Chapter 1-3 Flashcards
(126 cards)
1
Q
what is glycogen ? origin, function
A
(1.3) Glycogen is the storage carbohydrate within mammalian muscle and liver.
It’s a large polysaccharide polymer catalyzed by glycogen synthase. (glycogenesis)
2
Q
synthesis of glycogen - how ?
A
(1.3)
by adding individual glucose units to an existing glycogen polymer.
IRREVERSIBLE OVERALL.
requires energy (using 1 ATP and 1 UTP)
1) 1 ATP donates phosphate to glucose.
glucose —-(hexokinase)–> glucose-6-phosphate
2) glucose-6-phosphate glucose-1-phosphate
3) uridyl transferase reacts UTP with glucose 1-phosphate ———> uridine diphosphate (UDP)-glucose
4) UDP-glucose attaches to existing polymer chain with glycogen synthase.
3
Q
how much glycogen does the body store ?
A
(1.4) 80 kg man- 500g carbs. 400g- muscle glycogen 90-110g- liver glycogen (depending on diet) 2-3g blood glucose
(each g = 4 kcal, so 2000 kcal stored as carbs)
4
Q
limits of glycogen storage
A
15g/ kg BM
5
Q
difference between glucogenesis and gluconeogenesis
A
glucogenesis: creating glycogen from glucose
gluconeogenesis: creating glycogen from non-carbs (protein)
6
Q
what happens when you elevate/ decrease blood glucose levels.
A
Elevated [gl] = beta cells of pancreas secrete insulin (feedback regulation) to facilitate glucose uptake & inhibit further insulin secretion
Falling [gl] = alpha cells secrete glucagon (insulin antagonist), stimulating glycogenolytic & gluconeogenic pathways
7
Q
neural-humoral factors in exercise
A
E, NE, glucagon, decrease insulin release. Activates glycogen phosphorylase to facilitate glycogenolysis in liver and muscles.
8
Q
homeostatic norms for plasma glucose
A
80-100 mg/dL blood
4-5 mmol/L
9
Q
hypocaloric state
A
[gl] may decrease. but may not- there are other sources that may produce glucose (like protein)

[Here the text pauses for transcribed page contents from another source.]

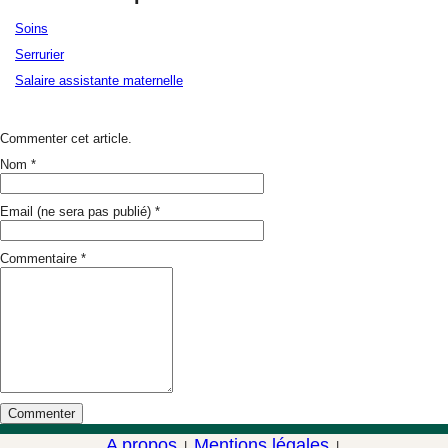
Soins
Serrurier
Salaire assistante maternelle
Commenter cet article.
Nom
*
Email (ne sera pas publié)
*
Commentaire
*
A propos
Mentions légales
|
|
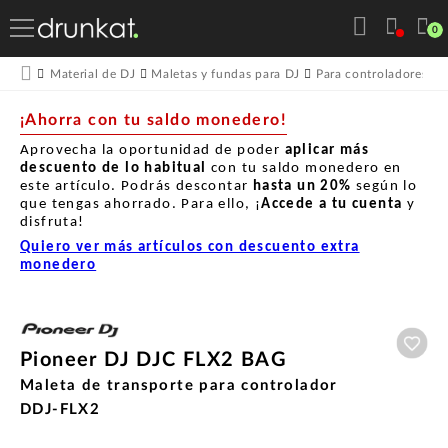
0
Material de DJ
Maletas y fundas para DJ
Para controladores DJ
¡Ahorra con tu saldo monedero!
Aprovecha la oportunidad de poder
aplicar más
descuento de lo habitual
con tu saldo monedero en
este artículo. Podrás descontar
hasta un
20%
según lo
que tengas ahorrado. Para ello, ¡
Accede a tu cuenta
y
disfruta!
Quiero ver más artículos con descuento extra
monedero
Aña
Pioneer DJ DJC FLX2 BAG
Maleta de transporte para controlador
DDJ-FLX2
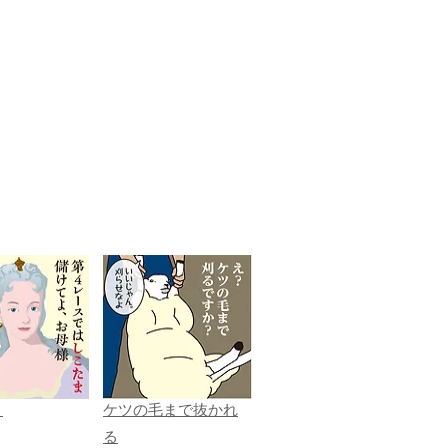
ま
ケツの毛まで抜かれ
る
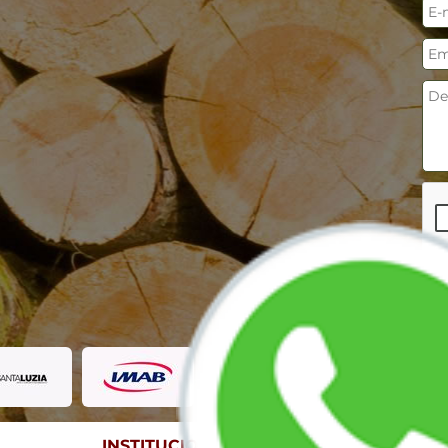
INSTITUCIONAL
CONT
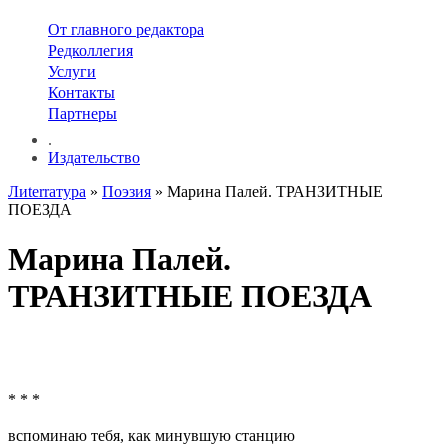
От главного редактора
Редколлегия
Услуги
Контакты
Партнеры
.
Издательство
Лиterraтура
»
Поэзия
» Марина Палей. ТРАНЗИТНЫЕ
ПОЕЗДА
Марина Палей.
ТРАНЗИТНЫЕ ПОЕЗДА
* * *
вспоминаю тебя, как минувшую станцию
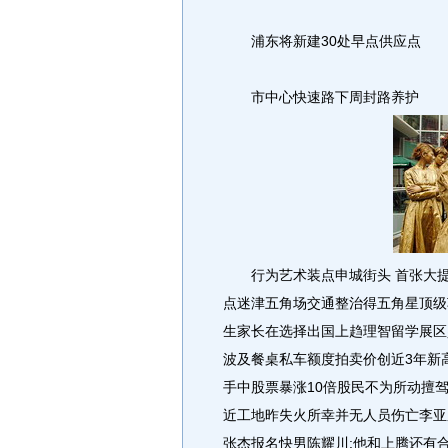
浦东将新建30处早点供应点
市中心快速路下周封路养护
行为艺术装点申城街头 首张大提
点迷津五角场交通整治得五角星顶级车
生家长在选择出国上趋理智留学展区
波及餐桌私车额度拍卖价创近3年新高
手中股票暴涨10倍股民不为所动擅
近工地昨失火所幸并无人员伤亡李亚
张杰报名快男陈耀川:他和上腾还有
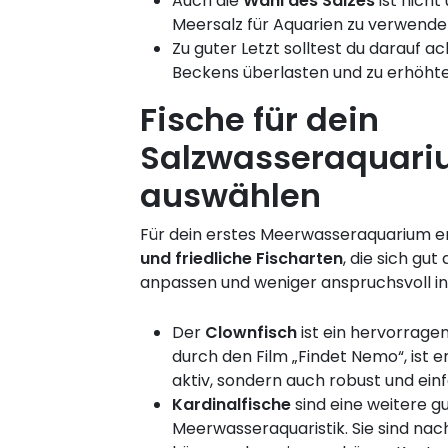
Auch die
Wahl des Salzes
ist nich
Meersalz für Aquarien zu verwende
Zu guter Letzt solltest du darauf a
Beckens überlasten und zu erhöhte
Fische für dein
Salzwasseraquar
auswählen
Für dein erstes Meerwasseraquarium 
und friedliche Fischarten
, die sich gu
anpassen und weniger anspruchsvoll in 
Der
Clownfisch
ist ein hervorrage
durch den Film „Findet Nemo“, ist e
aktiv, sondern auch robust und einf
Kardinalfische
sind eine weitere g
Meerwasseraquaristik. Sie sind nach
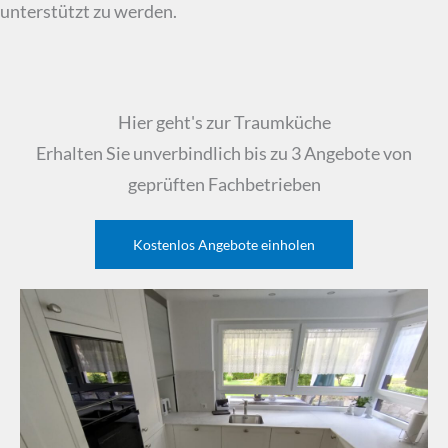
unterstützt zu werden.
Hier geht's zur Traumküche
Erhalten Sie unverbindlich bis zu 3 Angebote von
geprüften Fachbetrieben
Kostenlos Angebote einholen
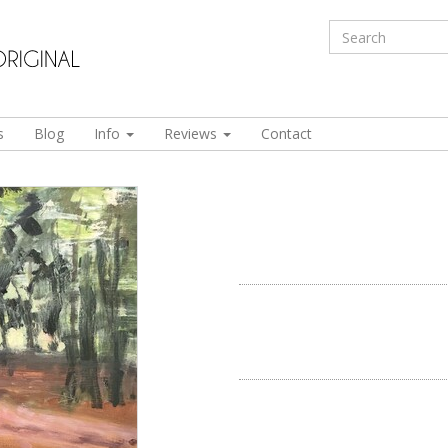
s
Blog
Info
Reviews
Contact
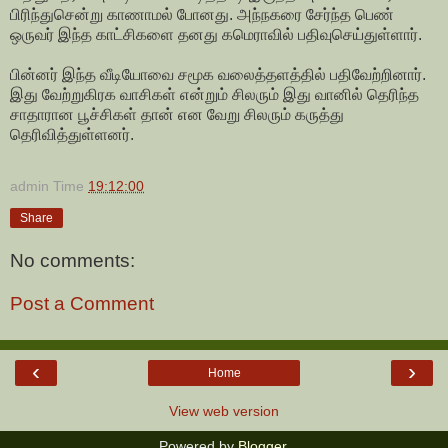
பிரிந்துசென்று காணாமல் போனது. அந்நகரை சேர்ந்த பெண்
ஒருவர் இந்த காட்சிகளை தனது கமெராவில் பதிவுசெய்துள்ளார்.
பின்னர் இந்த வீடியோவை சமூக வலைத்தளத்தில் பதிவேற்றினார்.
இது வேற்றுகிரக வாசிகள் என்றும் சிலரும் இது வானில் தெரிந்த
சாதாரான பூச்சிகள் தான் என வேறு சிலரும் கருத்து
தெரிவித்துள்ளனர்.
admin
Time
19:12:00
Share
No comments:
Post a Comment
‹
›
Home
View web version
Powered by
Blogger
.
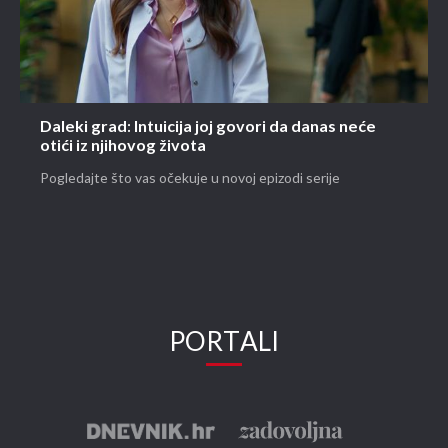
Daleki grad: Intuicija joj govori da danas neće
otići iz njihovog života
Pogledajte što vas očekuje u novoj epizodi serije
PORTALI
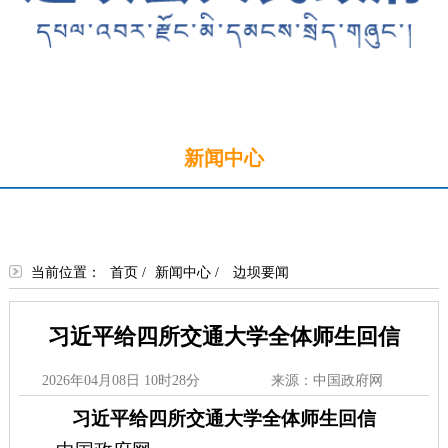
首页
新闻中心
政务公开
政务服务
政民互动
走进边坝
当前位置：
首页
/
新闻中心
/
边坝要闻
习近平给四所交通大学全体师生回信
2026年04月08日 10时28分
来源：中国政府网
习近平给四所交通大学全体师生回信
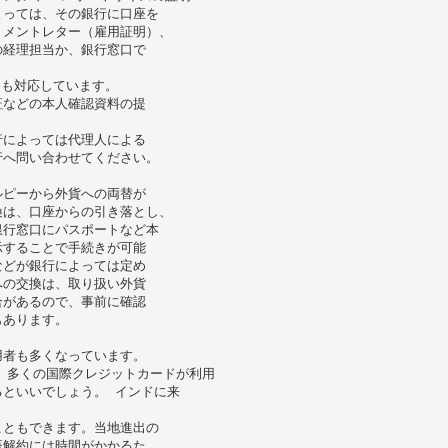
よっては、その銀行に口座を
トメントレター（雇用証明）、
の経理担当か、銀行窓口で
にも対応しています。
証などの本人確認資料の提
行によっては代理人による
行へ問い合わせてください。
ルピーから外貨への両替が
換は、口座からの引き落とし、
銀行窓口にパスポートなど本
示することで手続きが可能
などが銀行によっては定め
への交換は、取り扱い外貨
合があるので、事前に確認
もあります。
用者も多くなっています。
rs など、多くの国際クレジットカードが利用
といいでしょう。 インドに来
こともできます。当地進出の
座解約には時間がかかるた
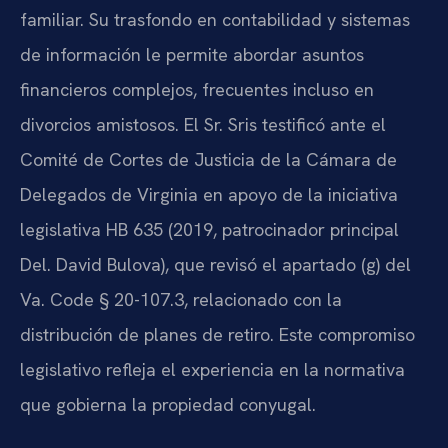
familiar. Su trasfondo en contabilidad y sistemas
de información le permite abordar asuntos
financieros complejos, frecuentes incluso en
divorcios amistosos. El Sr. Sris testificó ante el
Comité de Cortes de Justicia de la Cámara de
Delegados de Virginia en apoyo de la iniciativa
legislativa HB 635 (2019, patrocinador principal
Del. David Bulova), que revisó el apartado (g) del
Va. Code § 20-107.3, relacionado con la
distribución de planes de retiro. Este compromiso
legislativo refleja el experiencia en la normativa
que gobierna la propiedad conyugal.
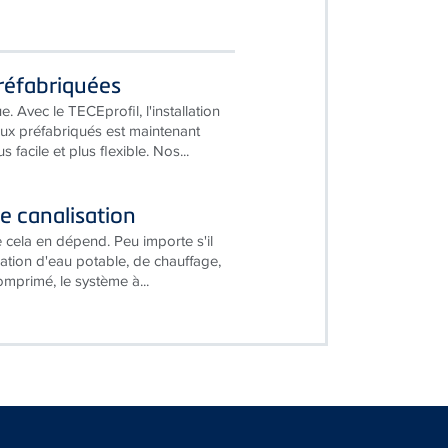
réfabriquées
. Avec le TECEprofil, l'installation
x préfabriqués est maintenant
 facile et plus flexible. Nos...
e canalisation
 cela en dépend. Peu importe s'il
llation d'eau potable, de chauffage,
omprimé, le système à...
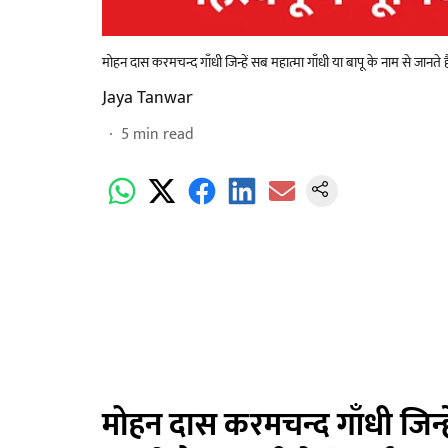
मोहन दास करमचन्द गाँधी जिन्हें सब महात्मा गाँधी या बापू के नाम से जानते
Jaya Tanwar
5
min read
मोहन दास करमचन्द गाँधी जिन्हें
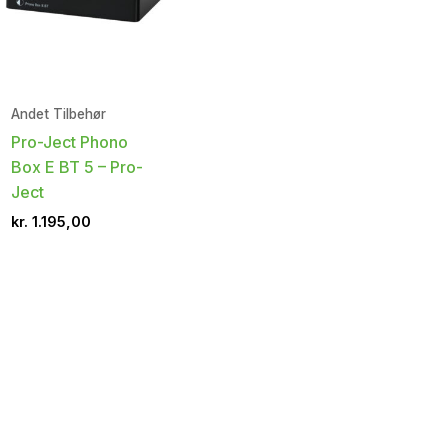
Andet Tilbehør
Pro-Ject Phono
Box E BT 5 – Pro-
Ject
kr.
1.195,00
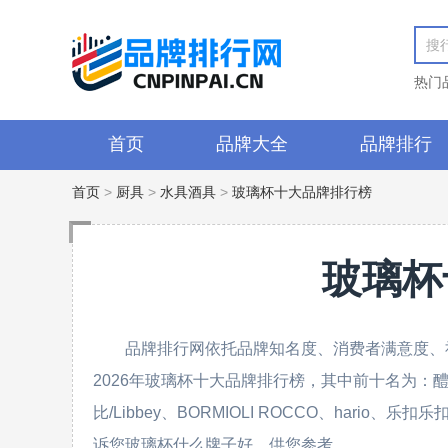
热门
首页
品牌大全
品牌排行
首页
>
厨具
>
水具酒具
>
玻璃杯十大品牌排行榜
玻璃杯
品牌排行网依托品牌知名度、消费者满意度、
2026年玻璃杯十大品牌排行榜，其中前十名为：醴铎
比/Libbey、BORMIOLI ROCCO、hario、
诉您玻璃杯什么牌子好，供您参考。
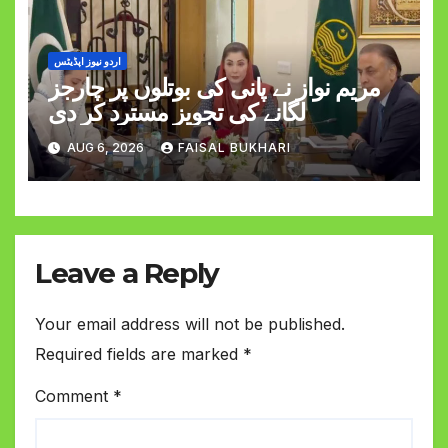
اردو نیوز اپڈیٹس
مریم نواز نے پانی کی بوتلوں پر چارجز
لگانے کی تجویز مسترد کر دی
AUG 6, 2026
FAISAL BUKHARI
Leave a Reply
Your email address will not be published.
Required fields are marked
*
Comment
*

in exercise: not enough carbs & other sources, {gl] goes down to hypoglycemic levels (
10
Q
hypoglycemia effects
A
brain relies on glucose- without it it shuts off, CNS & PNS affected by dizziness, nausea, fainting, syncope
11
Q
the relationship between RBC and glucose ?
A
RBC metabolize glucose (lactic-acid is a by-product). NO OTHER TISSUE IS AS EXCLUSIVE TO CARBS
12
Q
what are the 2 main consumers of carbs
A
brains & blood
13
Q
what does the heart consume?
A
lactic acid ( a carb), carbs, fats
14
Q
what does skeletal muscle consume?
A
fat, carbs (glycogen & plasma glucose).
15
Q
feedback regulation of glucose
A
[blood glucose] affects liver glucose output (increase in bl gl inhibits hepatic output)
16
Q
25 % VO2max - what is going on with the carbs ?
A
liver furnishes glycogen. O2 meets energy demand, no especial need for blood glucose
17
Q
high % VO2max- what is going on with carbs ?
A
(fig 1.5) intensity increases, glucose released from liver & glucose uptake increases SHARPLY. Increase in intensity leads to great demand & greater delivery & uptake.
18
Q
what happens if an untrained person goes to a high exercise intensity ?
A
inadequate O2 provided to mitochondria. Pyruvate will only be able to go to lactic acid, since ETC, Krebs etc shuts down.
Highly trained person will produce less lactic acid.
19
Q
relationship between hormonal release and binding & exercise intensity
A
glucagon, NE, E
as exercise intensity increases, hormonal release & binding will increase.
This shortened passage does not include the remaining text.